Un mouvement social d’importance produit toujours un écho bien au-delà des rangs de ceux et celles qui sont directement concernés. Cela fut le cas du mouvement de l’hiver 1995, qui provoqua un affrontement politique entre intellectuels.
Dès l’annonce du « plan Juppé », des rédacteurs de la revue Esprit lançaient ainsi une pétition appuyant ce qu’ils nommaient une « réforme de fond de la Sécurité sociale », repeinte pour l’occasion et les besoins aux couleurs de la « justice sociale », et soutenant la démarche de la direction de la CFDT, qui aurait selon eux « fait preuve de courage et d’indépendance d’esprit »...
Les signataires ne se réduisaient d’ailleurs pas à la revue fondée dans les années 1930 par Emmanuel Mounier. On y retrouvait la fine fleur de la « deuxième gauche », tous ceux qui, à partir du tournant de la rigueur de 1983, avaient plaidé en faveur d’une « République du centre »1 : des sociologues (Alain Touraine, François Dubet, Louis Chauvel, etc.), des historiens (Pierre Rosanvallon, Michel Winock, Michelle Perrot, etc.), des philosophes (Paul Ricoeur, Claude Lefort, etc.), des économistes (Daniel Cohen, Jean-Paul Fitoussi, etc.), des intellectuels médiatiques (Pascal Bruckner, Alain Finkielkraut), etc.
Quelques jours plus tard paraissait, en opposition au « plan Juppé », un « appel des intellectuels en soutien aux grévistes », qui fusionnait sous la supervision du sociologue Pierre Bourdieu deux projets d’appel : l’un rédigé par Denis Berger, Henri Maler et Michèle Riot-Sarcey, l’autre par Yves Bénot et Catherine Lévy. Cet appel reposait essentiellement sur une défense des droits sociaux et des services publics, et invitait chacun « à s’associer à ce mouvement et à la réflexion radicale sur l’avenir de notre société qu’il engage ». Il fut signé très largement.
Contre-offensive de la sociologie critique
Cet affrontement couvait depuis une décennie, en particulier depuis le ralliement d’une partie des intellectuels de gauche au néolibéralisme, sous l’égide de la Fondation Saint-Simon. Fondée en 1982 par François Furet, celle-ci rassembla pendant presque deux décennies des intellectuels, des hauts fonctionnaires et des hommes d’affaires, prétendant constituer un « cercle de la raison » (Alain Minc).
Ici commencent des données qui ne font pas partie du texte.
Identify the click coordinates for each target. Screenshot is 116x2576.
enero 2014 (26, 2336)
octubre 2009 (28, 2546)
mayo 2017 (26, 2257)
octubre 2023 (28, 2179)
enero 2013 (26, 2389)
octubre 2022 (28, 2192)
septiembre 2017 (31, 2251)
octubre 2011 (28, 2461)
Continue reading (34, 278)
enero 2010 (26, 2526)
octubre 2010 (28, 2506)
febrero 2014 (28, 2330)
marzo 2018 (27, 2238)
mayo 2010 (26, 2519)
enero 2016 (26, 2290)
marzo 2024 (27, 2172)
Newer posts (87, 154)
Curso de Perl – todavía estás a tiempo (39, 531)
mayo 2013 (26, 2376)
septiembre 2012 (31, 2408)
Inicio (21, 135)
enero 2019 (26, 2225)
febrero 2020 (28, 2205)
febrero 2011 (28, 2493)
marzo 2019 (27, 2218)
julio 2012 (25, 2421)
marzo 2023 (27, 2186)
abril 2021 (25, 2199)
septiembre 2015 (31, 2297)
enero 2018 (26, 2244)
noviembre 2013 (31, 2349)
Elle était présidée en 1995 par Pierre Rosanvallon, dont le parcours politique est emblématique : proche du PSU dans les années 1970, il passa en une décennie de la défense d’idéaux « autogestionnaires » à l’éloge du libéralisme.
D’un autre côté, l’hiver 1995 permit la lancée dans le monde intellectuel d’une contre-offensive. Le marxisme demeurait néanmoins marginalisé, subissant encore le contrecoup de l’offensive amorcée dès le milieu des années 1970, notamment par Glucksmann et les « nouveaux philosophes ». C’est donc essentiellement sous la forme d’une sociologie critique, dominée par la figure de Pierre Bourdieu, que reprenait vigueur l’appel à ne pas se satisfaire du monde tel qu’il est et à mettre au jour les rapports de domination qui se dissimulent derrière le rideau de fumée libéral ou républicain.
Ugo Palheta
- 1. Titre d’un livre de François Furet, Jacques Julliard et Pierre Rosanvallon, paru en 1988.